Приготовил ей ещё чай, проветрил комнату, вытряхнул пепельницу. В надежде, что последний абзац – это не долго, сел в кресло и стал ждать.
Когда Маша встала из-за стола, то от неожиданности чуть не вскрикнула. Но сообразив, что это не какой-то чужой мужчина спит в её кресле, а сосед, немного успокоилась. Похлопав его по плечу, спросила:
– Пьер, ты как сюда попал?
Он открыл глаза:
– Закончила?
– В общем, да… Надо ещё перечитать… Что ты здесь делаешь?
– Не поверишь, за кошкой присматриваю.
– За кем? – Растерялась Маша.
– За одной грамотной кошкой, которая совсем не писатель, но любит, чтобы за ней ухаживали.
– Я тебя не понимаю. Пьер, не говори загадками.
– Пошли, я тебя покормлю сначала, – потянул он её на кухню, – а то на голодный желудок кошка плохо соображает. А у меня теплится надежда: если вдруг ей стряпня моя понравится, то, эта самая кошка, перестанет фырчать и начнёт мурлыкать.
ПИРОГ
Иван чувствовал, что с Соней происходит что-то странное. В силу определённых обстоятельств они никогда не виделись. Общались только в интернете и по телефону. Их случайное знакомство в роман не переросло, но отношения были дружескими и доверительными. Подруга недоумевала:
 – О чём можно часами разговаривать с малознакомым мужчиной, заранее зная, что у вас нет будущего? Ты не боишься, что он аферист какой или, того хуже, альфонс?
– Нет, не боюсь. Если бы он был таким, не сказал бы, что женат, в гости бы набивался. И уж точно закрутил бы со мной романчик.
– Может, у него тактика такая? Наверное, рассказывает тебе какая у него плохая жена, собирается развестись с ней, а тебя про запас держит. Чтобы было, куда от жены уйти.
– Нормальная у него жена. А ссоры в любой семье случаются. Он не жалуется на жизнь и ничего менять не собирается. Наоборот, пытается разобраться и наладить отношения.
– Тогда тем более непонятно, что вас связывает, – растерянно пожимала плечами Таня.
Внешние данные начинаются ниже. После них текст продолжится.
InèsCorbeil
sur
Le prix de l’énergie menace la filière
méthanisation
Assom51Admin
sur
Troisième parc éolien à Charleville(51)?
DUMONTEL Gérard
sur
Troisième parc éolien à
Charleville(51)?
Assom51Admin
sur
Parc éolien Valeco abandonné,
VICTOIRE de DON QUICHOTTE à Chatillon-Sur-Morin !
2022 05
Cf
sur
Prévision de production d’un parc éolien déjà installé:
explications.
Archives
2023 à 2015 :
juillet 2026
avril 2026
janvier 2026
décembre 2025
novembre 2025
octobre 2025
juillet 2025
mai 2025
– Мы с тобой обе женщины. На любую ситуацию смотрим с одной позиции. А с Ваней у нас разные взгляды, и мы помогаем друг другу разобраться в своих проблемах.
– Да в чём вообще могут мужчины разбираться? – Таня, склонив голову на бок, ехидно продолжила, – Если только в футболе, бабах и алкоголе. Одним словом – одноклеточные.
– Ну, не все же.
– Конечно не все. Ваня вот твой не такой, – съязвила Таня.
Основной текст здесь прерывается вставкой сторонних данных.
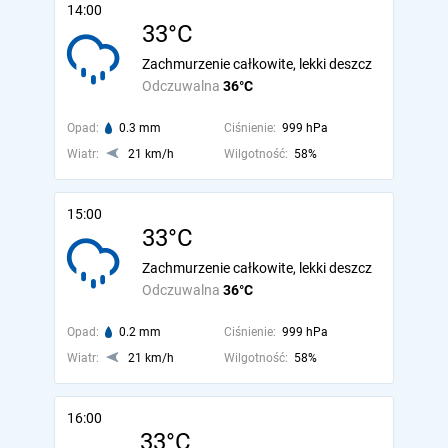
14:00
33°C
Zachmurzenie całkowite, lekki deszcz
Odczuwalna
36°C
Opad:
0.3 mm
Ciśnienie:
999 hPa
Wiatr:
21 km/h
Wilgotność:
58%
15:00
33°C
Zachmurzenie całkowite, lekki deszcz
Odczuwalna
36°C
Opad:
0.2 mm
Ciśnienie:
999 hPa
Wiatr:
21 km/h
Wilgotność:
58%
16:00
33°C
– Да. Не такой. Хотя и не мой.
А Иван беспокоился всерьёз. Он вдруг отчётливо понял: что-то не так у Сони. В последнее время сама ему не звонила. А когда он, набрав её номер, спрашивал, занята ли она, неизменно отвечала, что свободна. До него вдруг дошло, что уже несколько дней, разговаривая с ней по сотовому, он не слышит звуков льющейся из крана воды, вечно падающей из её рук ложки, только щелчки зажигалки. Раньше Соня говорила ему: «Всё. Посуду помыла, пыль вытерла, теперь можно и перекур устроить». А сейчас перекур стал вечным. Когда он это осмыслил, то чуть было не позвонил, чтобы прямо в лоб задать вопрос, когда она в последний раз ела. Но потом решил не спрашивать, а просто накормить. Дождавшись обеденного перерыва, позвонил:
– Привет, как дела?
– Нормально.
– Чем тебя сегодня в столовой кормили?
– Я не ходила.
– На диету села? – Шутливо задал вопрос.
– Просто не хочу, – не поддержала она шутку, – кофе пью.
– В курилке под сигарету?
– Угу.
Иван знал об этой Сониной слабости и уже не удивлялся. Но сегодня это только подтверждало его опасения. Он заранее знал, что она ответит на следующий вопрос, но всё же спросил:
– Кофе в таких количествах спать не мешает?
И услышал именно то, что ожидал:
– Всё равно бессонница. Чашкой больше, чашкой меньше…
Иван понял, что у Сони депрессия. До причин он вряд ли сможет докопаться. Как вытащить её из этого состояния, тоже не знал. А вот заставить поесть – это ему было под силу. Но пока надо было её отвлечь:
– А я с женой поссорился, – пожаловался он.
– Помиритесь. Не впервой.
– Вечером попробую.
Они поболтали ещё немного, и разъединились.
А позже, подгадав по времени, когда у неё закончится рабочий день, Иван снова позвонил. Соня уже ехала в маршрутке. Короткий декабрьский день давно уступил место темноте. Она отрешённо смотрела в окно. В соответствии с новой модой, деревья были обвешены лампочками, и сияли синим мистическим светом, ещё больше погружая её в странное состояние то ли тоски, то ли пустоты.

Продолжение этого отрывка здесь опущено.